When Pope Francis Makes His Visit to Israel, This Rabbi Will Be His Guide
Abraham Skorka, an unassuming scientist and rabbi in Buenos Aires, is the pontiff’s friend and interlocutor
At the wooden desk in his cozy office, Skorka nods to a framed speech mounted above his head. It’s a Yom Kippur prayer of penitence—a selichot—that Pope Francis gave a few years ago to Benei Tikva congregants. “He came here and spoke and gave a special salutation,” recalls Skorka, who in April publicly acted as Francis’ interlocutor on American television, in his 60 Minutes appearance. “One of the great sins of leaders throughout the world has been that they’d appear perfect,” Skorka told Scott Pelley.

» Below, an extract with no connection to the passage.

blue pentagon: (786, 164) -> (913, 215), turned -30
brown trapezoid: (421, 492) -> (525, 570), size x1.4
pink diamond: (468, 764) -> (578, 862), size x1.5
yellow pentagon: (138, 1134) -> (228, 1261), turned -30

Skorka also wrote in Argentina’s national newspaper that Francis is the same unassuming, devoted man he was before his elevation. “Behind his white robe you can find the same man, who knows the right equilibrium between power and decision and who mandates with humility and sincerity,” Skorka explained.

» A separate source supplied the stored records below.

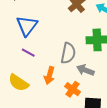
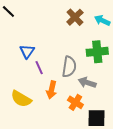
blue triangle: (27, 26) -> (27, 51), moved, size x0.7
purple line: (28, 53) -> (39, 68), moved, turned 40

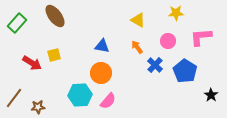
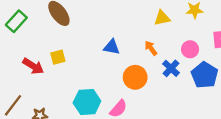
yellow triangle: (138, 20) -> (162, 18), moved, turned -42
pink circle: (168, 41) -> (190, 49), moved
orange circle: (101, 73) -> (135, 77), moved

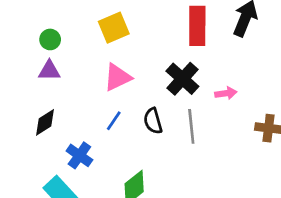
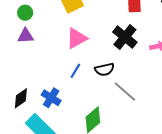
black semicircle: (153, 121) -> (105, 69), turned -84
black diamond: (45, 122) -> (21, 98), moved
gray line: (191, 126) -> (125, 92), moved, turned -40

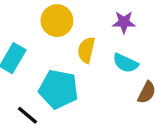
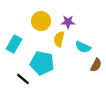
purple star: (124, 22) -> (68, 22), moved

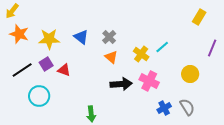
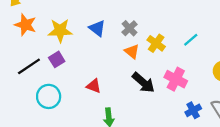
yellow cross: (141, 54) -> (156, 43), moved
red triangle: (64, 70) -> (94, 86), moved
black arrow: (121, 84) -> (143, 83), turned 45

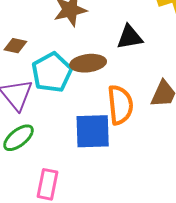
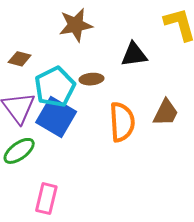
brown ellipse: (88, 63) -> (91, 79), size x0.7
blue square: (93, 131) -> (56, 117), moved, turned 30

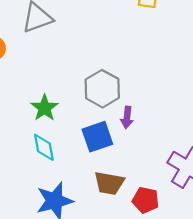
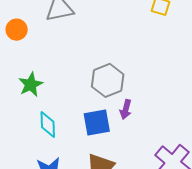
green star: (44, 108) -> (31, 85), moved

It’s hard not to feel that Skorka is also, to some degree, describing himself and what has happened since his life accelerated in his friend’s shadow. When Skorka stands at the bima on Shabbat, as he does most weeks, he recites meticulously woven aphorisms interspersed with unabashed moments of humor and affection. He squeezes the 13-year-old boy beside him celebrating his bar mitzvah, or breaks from his somber homily to address the audience.

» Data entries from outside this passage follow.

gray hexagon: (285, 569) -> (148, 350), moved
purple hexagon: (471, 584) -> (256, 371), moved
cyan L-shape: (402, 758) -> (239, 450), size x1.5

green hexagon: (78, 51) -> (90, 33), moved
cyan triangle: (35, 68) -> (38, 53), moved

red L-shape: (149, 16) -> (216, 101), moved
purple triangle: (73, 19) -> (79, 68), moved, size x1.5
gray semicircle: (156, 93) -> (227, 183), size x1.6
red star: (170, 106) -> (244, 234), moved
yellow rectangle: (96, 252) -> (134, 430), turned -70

“Holiness is the ability to dominate one’s instincts in service of a higher power,” Skorka pronounced at a recent Friday-night service. From the fifth row of the packed wooden pews, a baby began to wail. Skorka stopped and scanned the crowd for the child. “What is wrong, why are you bothered? What happened?” he asked, turning his stance to address the infant, and then the parents. “Mother, do you know what he needs? Did his brother bother him? Oh! He’s probably hungry,” Skorka grinned from the pulpit, and then found his place again. “Anyway, where were we?” he asked the audience, a master of practiced casualness. “Oh that’s right, holiness.” The congregation chuckled and hung even more closely on his next words.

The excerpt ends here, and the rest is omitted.